Дать Цуканову другой приказ не позволяли обстоятельства.
В обстановке номера чувствовалась нервозность.
В дверь неожиданно постучали.
— Позже! — рявкнул Ткачук.
В каридоре послышались удаляющиеся шаги.
Спокойным за столом оставался лишь пришедший последним гость.
Азиат ел с аппетитом. Маловыразительное лицо его тем не менее четко фиксировала малейшие повороты темы за столом. Игумнов внимательно следил за ним: генерал не пригасил бы на ужин неизвестно кого.
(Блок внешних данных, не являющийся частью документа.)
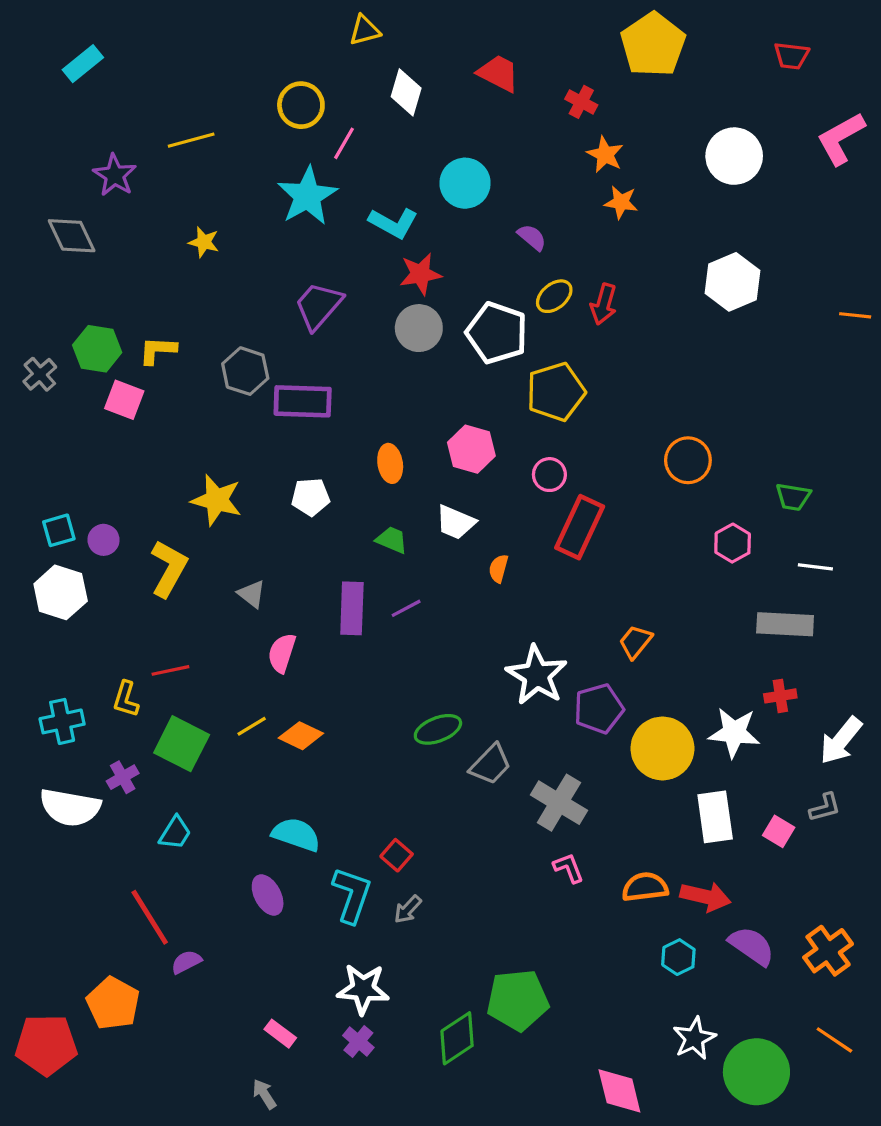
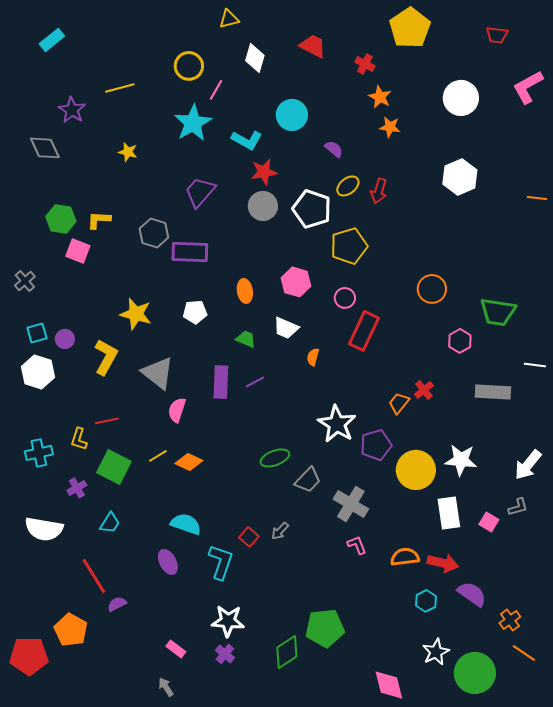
gray cross: (40, 374) -> (25, 281), moved
green trapezoid: (793, 497) -> (498, 312), size x1.6
white line: (815, 567) -> (535, 365), moved
gray triangle: (252, 594) -> (158, 373), size x1.8
red cross: (780, 696) -> (424, 390), moved, turned -30
white semicircle: (70, 807) -> (44, 529), moved
gray arrow: (408, 909) -> (280, 531), moved
orange cross: (828, 951) -> (510, 620), moved, size x0.7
Человек этот мог в равной степени оказаться и начальником службы безопасности, и киллером.
Своим стремительным звонком Ксения задала темп.
— Я перезвоню в четыре ровно…
Предупрежденный Игумновым дежурный понял: речь пойдет о наркокурьере. Цокнул леденцом во рту.
— Будет сделано, дочка…
Времени оставалось меньше получаса. Игумнов был по дороге к военному санаторию на Минском шоссе, Цуканов — в Домодедове.
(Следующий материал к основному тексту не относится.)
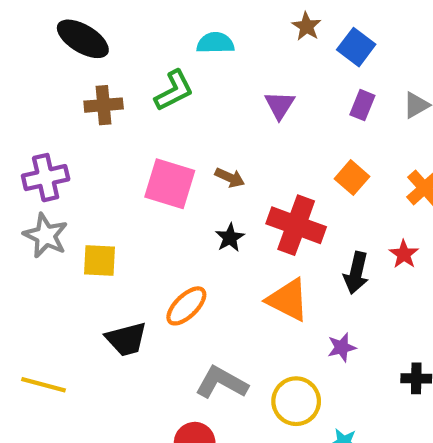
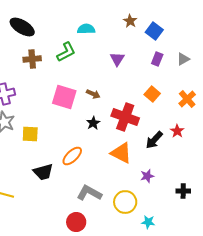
black arrow: (356, 273) -> (154, 140), turned 30

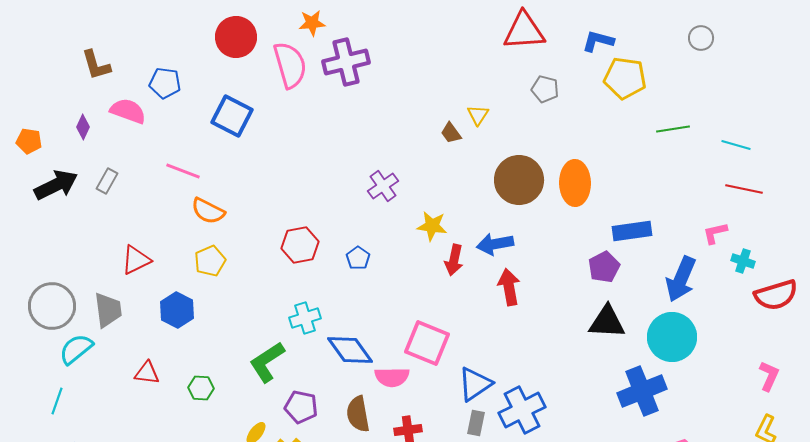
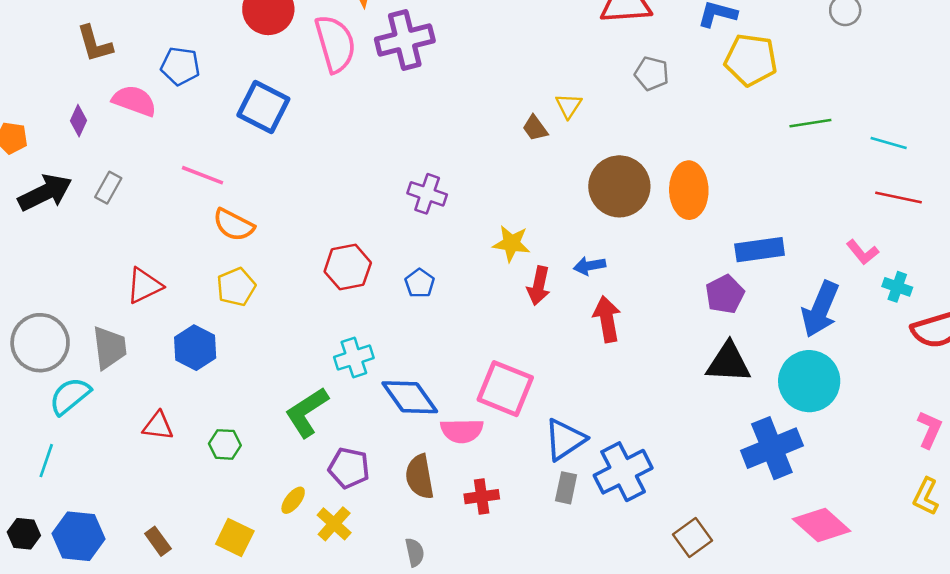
purple cross: (383, 186) -> (427, 194), moved, turned -36
pink L-shape: (715, 233) -> (863, 252), turned -116
blue arrow: (495, 244) -> (590, 266), size x0.7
— И смотри не занимай телефон, блин!.. — Ксения не церемонилась.
— Ё-кэ-лэ-мэ — нэ… — Майор перебрал известную половину алфавита, но она уже бросила трубку.
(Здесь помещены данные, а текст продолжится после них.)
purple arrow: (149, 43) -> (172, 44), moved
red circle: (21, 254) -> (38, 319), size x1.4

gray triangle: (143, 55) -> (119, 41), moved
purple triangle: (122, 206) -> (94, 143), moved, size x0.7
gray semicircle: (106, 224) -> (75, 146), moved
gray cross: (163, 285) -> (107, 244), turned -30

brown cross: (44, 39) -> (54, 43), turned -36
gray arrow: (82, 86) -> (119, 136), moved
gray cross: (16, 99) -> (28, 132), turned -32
Ничего не оставалось. Когда надо было, майор соображал быстро. С ходу связался с домодедовским дежурным:
— У меня дело. Там сейчас наш Цуканов… — Он сразу ухватил быка за рога.
— Пока не видел…
— Он на месте происшествия. Наверняка с начальником розыска. У тебя рация. Передай, чтобы срочно мне перезвонил. Тут такая лажа. Начальника Управления ждем. Генерала Скубилина…
Домодедовский дежурный попался на удочку:
— Чего ему не спится?!
— По воводу вашего убийства. Хочет знать детали… Так что сделай! По-быстрому. При встрече рассчитаюсь.
Посулы сыграли свою роль. В Домодедове тут же была задействована рация с позывными начальника уоловного розыска.
— «Воркута-10»…
— Вас слушаю…
Цуканов действительно оказался на месте происшествия вместе с Усатым. Сообщение об интересе генерала Скубилина к домодевскому убийству произвело желаемый эффект. Через несколько минут оба были уже в городском Управлении. Из дежурки Цуканов сходу позвонил на вокзал.
— Ну чего там ещё за прикол? Кто едет? Рушайло?!
— Никуда не отходи. Сейчас тебе перезвонит игумновская помощница…
— Понял…
Цуканов положил трубку. Зная дежурного, он и не ожидал другого.
Между тем домодедовцы не сводили с него глаз, пытались узнать свою судьбу.
— Чего там со Скубилиным?
— Пока неясно. Будет звонить…
Неожиданно увидел: на столе у дежурного лежала заточка.
— А это откуда?!
— В машине нашли…
Цуканов был уверен, что знает, чья она , но промолчал. В такие дела чужих не посвящали.
— Да! — Он словно только что вспомнил. — Распорядись насчет «Анчиполовского»…
Он достал сигареты.
— А может оставить до утра? — Начальник розыска уже тянулся к зажигалке. В результате недолгого воздержания у него словно развилось острое никотиновое голодание. — Все-таки он в камере с подозреваемым. Вдруг разговорятся…
Что-то подсказало Цуканову не согласиться:
— Пусть выводят, пока я здесь.Может что-нибудь прояснилось… Сколько они уже вместе?
— Полчаса не больше…
— Давай. Я пока останусь в дежурке.
Звонок раздался через пару минут.
В связи с тяжким преступлением в Домодедово то и дело звонило начальство разного уровня. Помня об этом , дежурный каждый раз представлялся по форме, позволяя себе единственное послабление — пропускал половину слов.
Так было и на этот раз:
— Ответ…дежу.. домодедовск… вэдэ капитан мили…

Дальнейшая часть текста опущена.